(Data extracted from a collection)
- - - - - - -

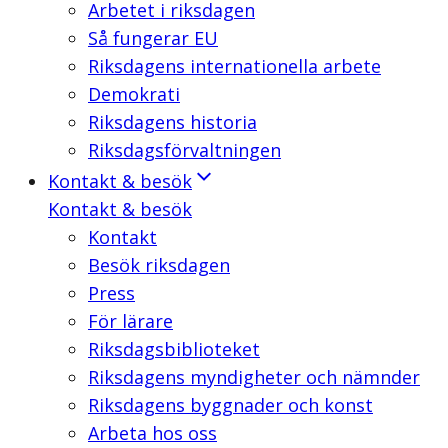
Arbetet i riksdagen
Så fungerar EU
Riksdagens internationella arbete
Demokrati
Riksdagens historia
Riksdagsförvaltningen
Kontakt & besök
Kontakt & besök
Kontakt
Besök riksdagen
Press
För lärare
Riksdagsbiblioteket
Riksdagens myndigheter och nämnder
Riksdagens byggnader och konst
Arbeta hos oss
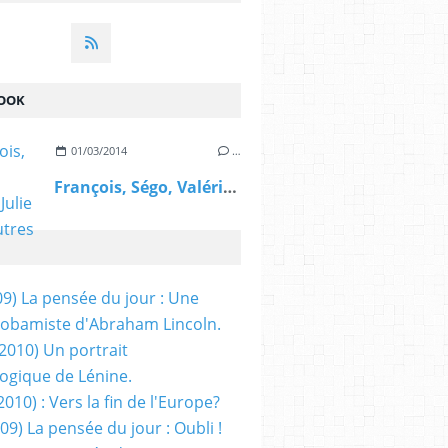
OOK
01/03/2014
…
François, Ségo, Valérie, Julie et les autres
09) La pensée du jour : Une
obamiste d'Abraham Lincoln.
/2010) Un portrait
ogique de Lénine.
2010) : Vers la fin de l'Europe?
 09) La pensée du jour : Oubli !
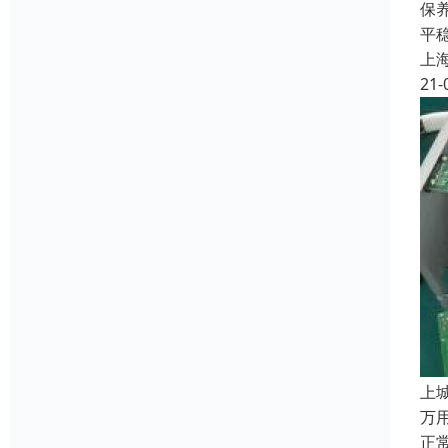
保
平
上
21-
上
万
正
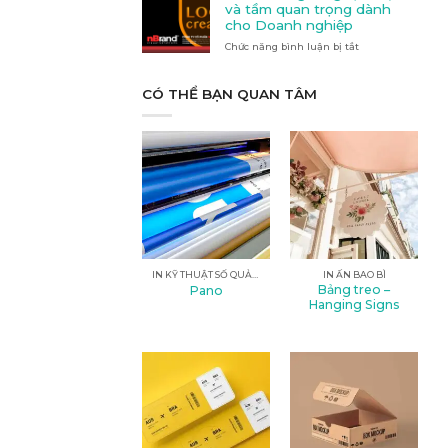
Quảng
nào
và tầm quan trọng dành
cáo
phù
cho Doanh nghiệp
tại
hợp
Chức năng bình luận bị tắt
Kon
ở
với
Tum
Thiết
nhu
kế
cầu
logo:
CÓ THỂ BẠN QUAN TÂM
của
Nghệ
bạn?
thuật
và
tầm
quan
trọng
dành
cho
Doanh
nghiệp
IN KỸ THUẬT SỐ QUẢNG CÁO
IN ẤN BAO BÌ
Bảng treo –
Pano
Hanging Signs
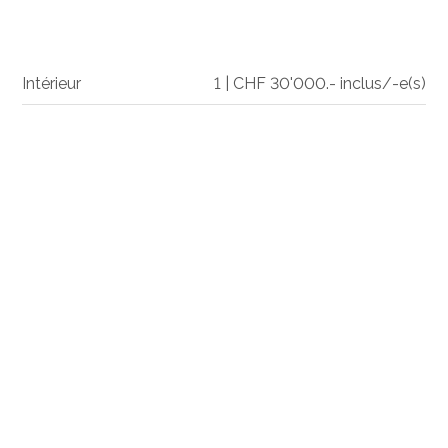
Intérieur
1 | CHF 30'000.- inclus/-e(s)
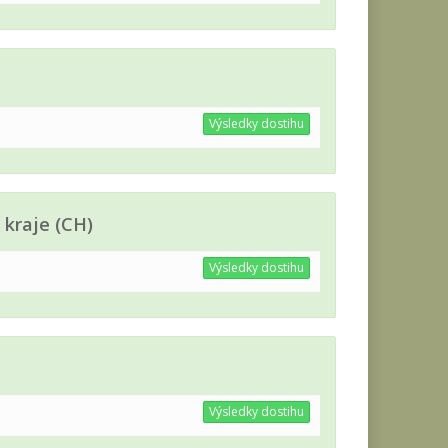
Výsledky dostihu
 kraje (CH)
Výsledky dostihu
Výsledky dostihu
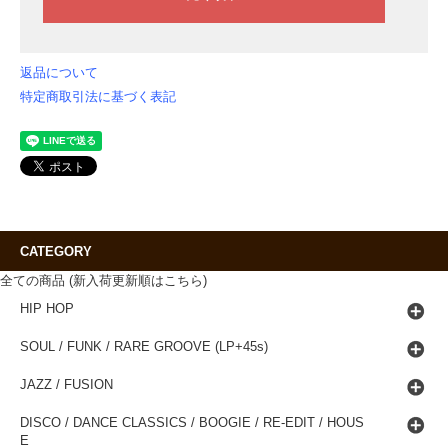
返品について
特定商取引法に基づく表記
CATEGORY
全ての商品 (新入荷更新順はこちら)
HIP HOP
SOUL / FUNK / RARE GROOVE (LP+45s)
JAZZ / FUSION
DISCO / DANCE CLASSICS / BOOGIE / RE-EDIT / HOUS
E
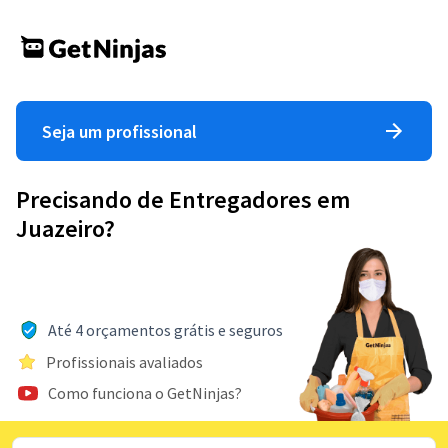
Seja um profissional
Precisando de Entregadores em
Juazeiro?
Até 4 orçamentos grátis e seguros
Profissionais avaliados
Como funciona o GetNinjas?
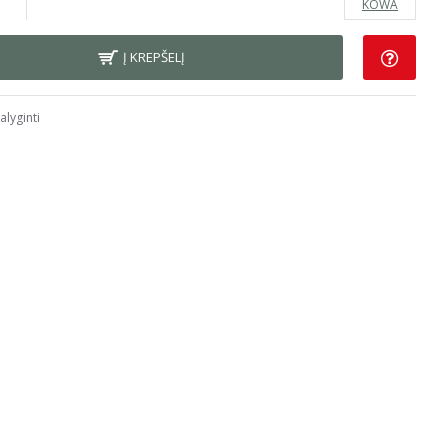
KOWA
Į KREPŠELĮ
alyginti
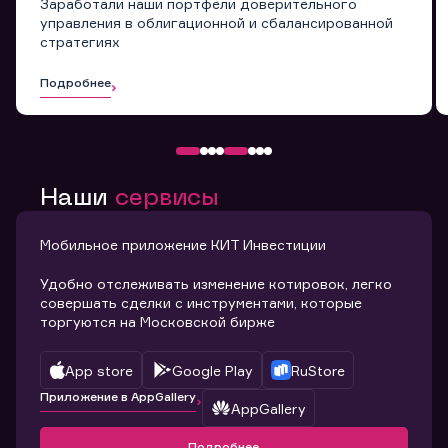
Заработали наши портфели доверительного
управления в облигационной и сбалансированной
стратегиях
Подробнее
Наши
сервисы
Мобильное приложение КИТ Инвестиции
Удобно отслеживать изменение котировок, легко
совершать сделки с инструментами, которые
торгуются на Московской бирже
App store
Google Play
RuStore
Приложение в AppGallery
AppGallery
Подробнее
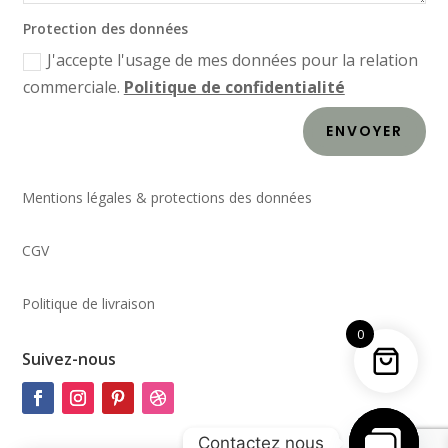
Protection des données
J'accepte l'usage de mes données pour la relation
commerciale.
Politique de confidentialité
ENVOYER
Mentions légales & protections des données
CGV
Politique de livraison
0
Suivez-nous
Contactez nous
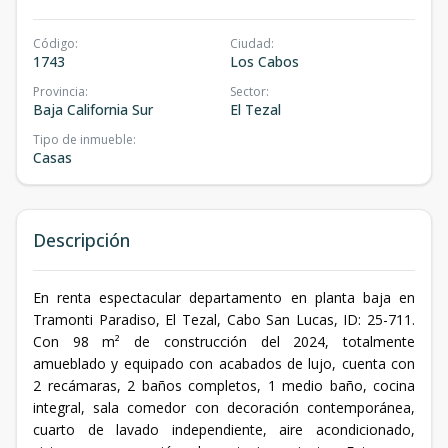
Código
:
Ciudad
:
1743
Los Cabos
Provincia
:
Sector
:
Baja California Sur
El Tezal
Tipo de inmueble
:
Casas
Descripción
En renta espectacular departamento en planta baja en
Tramonti Paradiso, El Tezal, Cabo San Lucas, ID: 25-711.
Con 98 m² de construcción del 2024, totalmente
amueblado y equipado con acabados de lujo, cuenta con
2 recámaras, 2 baños completos, 1 medio baño, cocina
integral, sala comedor con decoración contemporánea,
cuarto de lavado independiente, aire acondicionado,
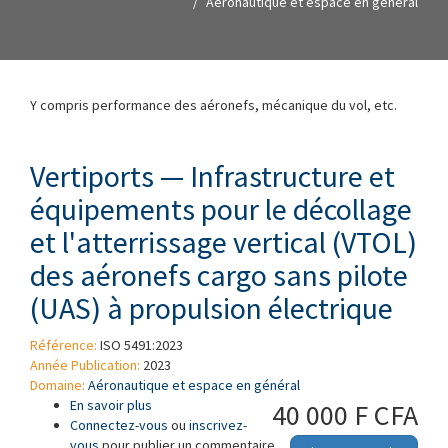
Aéronautique et espace en général
Y compris performance des aéronefs, mécanique du vol, etc.
Vertiports — Infrastructure et
équipements pour le décollage
et l'atterrissage vertical (VTOL)
des aéronefs cargo sans pilote
(UAS) à propulsion électrique
Référence:
ISO 5491:2023
Année Publication:
2023
Domaine:
Aéronautique et espace en général
En savoir plus
à propos de Vertiports — Infrastructure et
40 000 F CFA
Connectez-vous
équipements pour le décollage et
ou
inscrivez-
vous
pour publier un commentaire
l'atterrissage vertical (VTOL) des aéronefs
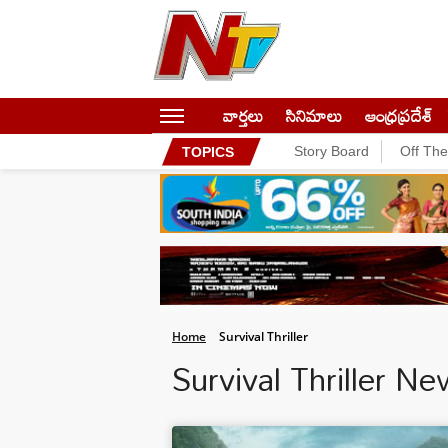
వార్తలు
సినిమాలు
ఆంధ్రప్రదేశ్
Story Board
Off Th
TOPICS
Home
Survival Thriller
Survival Thriller N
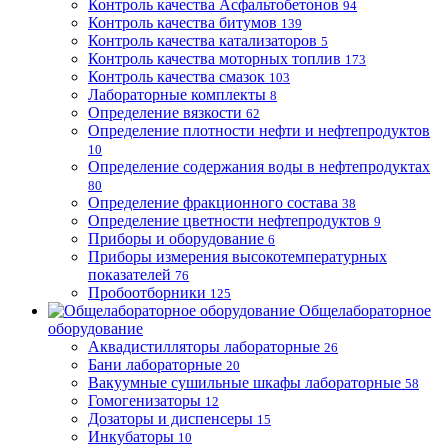
Контроль качества Асфальтобетонов
94
Контроль качества битумов
139
Контроль качества катализаторов
5
Контроль качества моторных топлив
173
Контроль качества смазок
103
Лабораторные комплекты
8
Определение вязкости
62
Определение плотности нефти и нефтепродуктов
10
Определение содержания воды в нефтепродуктах
80
Определение фракционного состава
38
Определение цветности нефтепродуктов
9
Приборы и оборудование
6
Приборы измерения высокотемпературных
показателей
76
Пробоотборники
125
Общелабораторное
оборудование
Аквадистилляторы лабораторные
26
Бани лабораторные
20
Вакуумные сушильные шкафы лабораторные
58
Гомогенизаторы
12
Дозаторы и диспенсеры
15
Инкубаторы
10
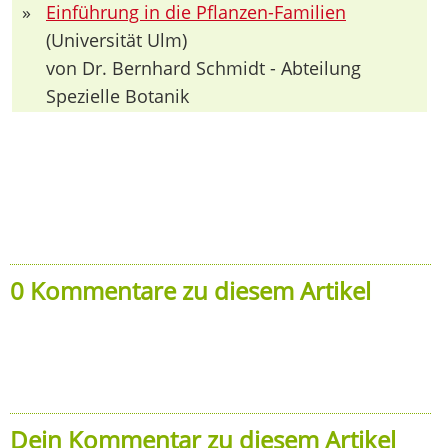
»
Einführung in die Pflanzen-Familien
(Universität Ulm)
von Dr. Bernhard Schmidt - Abteilung
Spezielle Botanik
0 Kommentare zu diesem Artikel
Dein Kommentar zu diesem Artikel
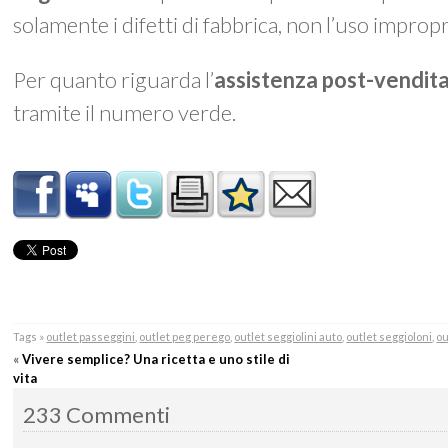
solamente i difetti di fabbrica, non l’uso impro
Per quanto riguarda l’
assistenza post-vendit
tramite il numero verde.
Tags »
outlet passeggini
,
outlet peg perego
,
outlet seggiolini auto
,
outlet seggioloni
,
ou
«
Vivere semplice? Una ricetta e uno stile di
vita
233 Commenti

- - - - - - -

WORK TO BE COMPLETED:
What you give back must match the entries exactly, apart from the omitted pictures.

RESULT OF THIS EXERCISE:
Arbetet i riksdagen
Så fungerar EU
Riksdagens internationella arbete
Demokrati
Riksdagens historia
Riksdagsförvaltningen
Kontakt & besök
Kontakt & besök
Kontakt
Besök riksdagen
Press
För lärare
Riksdagsbiblioteket
Riksdagens myndigheter och nämnder
Riksdagens byggnader och konst
Arbeta hos oss
OOK
01/03/2014
…
François, Ségo, Valérie, Julie et les autres
09) La pensée du jour : Une
obamiste d'Abraham Lincoln.
/2010) Un portrait
ogique de Lénine.
2010) : Vers la fin de l'Europe?
 09) La pensée du jour : Oubli !
保
平
上
21-
上
万
正
Quảng
nào
và tầm quan trọng dành
cáo
phù
cho Doanh nghiệp
tại
hợp
Chức năng bình luận bị tắt
Kon
ở
với
Tum
Thiết
nhu
kế
cầu
logo:
CÓ THỂ BẠN QUAN TÂM
của
Nghệ
bạn?
thuật
và
tầm
quan
trọng
dành
cho
Doanh
nghiệp
IN KỸ THUẬT SỐ QUẢNG CÁO
IN ẤN BAO BÌ
Bảng treo –
Pano
Hanging Signs
Intérieur
1 | CHF 30'000.- inclus/-e(s)
Výsledky dostihu
 kraje (CH)
Výsledky dostihu
Výsledky dostihu
返品について
特定商取引法に基づく表記
CATEGORY
全ての商品 (新入荷更新順はこちら)
HIP HOP
SOUL / FUNK / RARE GROOVE (LP+45s)
JAZZ / FUSION
DISCO / DANCE CLASSICS / BOOGIE / RE-EDIT / HOUS
E
Seja um profissional
Precisando de Entregadores em
Juazeiro?
Até 4 orçamentos grátis e seguros
Profissionais avaliados
Como funciona o GetNinjas?
KOWA
Į KREPŠELĮ
alyginti
Заработали наши портфели доверительного
управления в облигационной и сбалансированной
стратегиях
Подробнее
Наши
сервисы
Мобильное приложение КИТ Инвестиции
Удобно отслеживать изменение котировок, легко
совершать сделки с инструментами, которые
торгуются на Московской бирже
App store
Google Play
RuStore
Приложение в AppGallery
AppGallery
Подробнее
Protection des données
J'accepte l'usage de mes données pour la relation
commerciale.
Politique de confidentialité
ENVOYER
Mentions légales & protections des données
CGV
Politique de livraison
0
Suivez-nous
Contactez nous
Código
:
Ciudad
:
1743
Los Cabos
Provincia
:
Sector
:
Baja California Sur
El Tezal
Tipo de inmueble
:
Casas
Descripción
En renta espectacular departamento en planta baja en
Tramonti Paradiso, El Tezal, Cabo San Lucas, ID: 25-711.
Con 98 m² de construcción del 2024, totalmente
amueblado y equipado con acabados de lujo, cuenta con
2 recámaras, 2 baños completos, 1 medio baño, cocina
integral, sala comedor con decoración contemporánea,
cuarto de lavado independiente, aire acondicionado,
Aéronautique et espace en général
Y compris performance des aéronefs, mécanique du vol, etc.
Vertiports — Infrastructure et
équipements pour le décollage
et l'atterrissage vertical (VTOL)
des aéronefs cargo sans pilote
(UAS) à propulsion électrique
Référence:
ISO 5491:2023
Année Publication:
2023
Domaine:
Aéronautique et espace en général
En savoir plus
à propos de Vertiports — Infrastructure et
40 000 F CFA
Connectez-vous
équipements pour le décollage et
ou
inscrivez-
vous
pour publier un commentaire
l'atterrissage vertical (VTOL) des aéronefs
వార్తలు
సినిమాలు
ఆంధ్రప్రదేశ్
Story Board
Off Th
TOPICS
Home
Survival Thriller
Survival Thriller N
Контроль качества Асфальтобетонов
94
Контроль качества битумов
139
Контроль качества катализаторов
5
Контроль качества моторных топлив
173
Контроль качества смазок
103
Лабораторные комплекты
8
Определение вязкости
62
Определение плотности нефти и нефтепродуктов
10
Определение содержания воды в нефтепродуктах
80
Определение фракционного состава
38
Определение цветности нефтепродуктов
9
Приборы и оборудование
6
Приборы измерения высокотемпературных
показателей
76
Пробоотборники
125
Общелабораторное
оборудование
Аквадистилляторы лабораторные
26
Бани лабораторные
20
Вакуумные сушильные шкафы лабораторные
58
Гомогенизаторы
12
Дозаторы и диспенсеры
15
Инкубаторы
10
»
Einführung in die Pflanzen-Familien
(Universität Ulm)
von Dr. Bernhard Schmidt - Abteilung
Spezielle Botanik
0 Kommentare zu diesem Artikel
Dein Kommentar zu diesem Artikel
solamente i difetti di fabbrica, non l’uso impro
Per quanto riguarda l’
assistenza post-vendit
tramite il numero verde.
Tags »
outlet passeggini
,
outlet peg perego
,
outlet seggiolini auto
,
outlet seggioloni
,
ou
«
Vivere semplice? Una ricetta e uno stile di
vita
233 Commenti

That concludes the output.